Exercise objective
Below is a set of records; reproduce them exactly without their pictures.

Stored dataset items
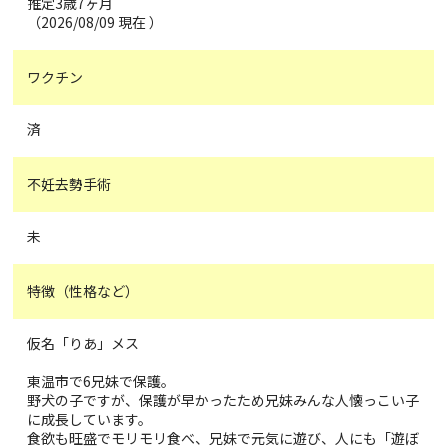
推定3歳7ヶ月
（2026/08/09 現在 ）
ワクチン
済
不妊去勢手術
未
特徴（性格など）
仮名「りあ」メス
東温市で6兄妹で保護。
野犬の子ですが、保護が早かったため兄妹みんな人懐っこい子
に成長しています。
食欲も旺盛でモリモリ食べ、兄妹で元気に遊び、人にも「遊ぼ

Solution to this exercise
推定3歳7ヶ月
（2026/08/09 現在 ）
ワクチン
済
不妊去勢手術
未
特徴（性格など）
仮名「りあ」メス
東温市で6兄妹で保護。
野犬の子ですが、保護が早かったため兄妹みんな人懐っこい子
に成長しています。
食欲も旺盛でモリモリ食べ、兄妹で元気に遊び、人にも「遊ぼ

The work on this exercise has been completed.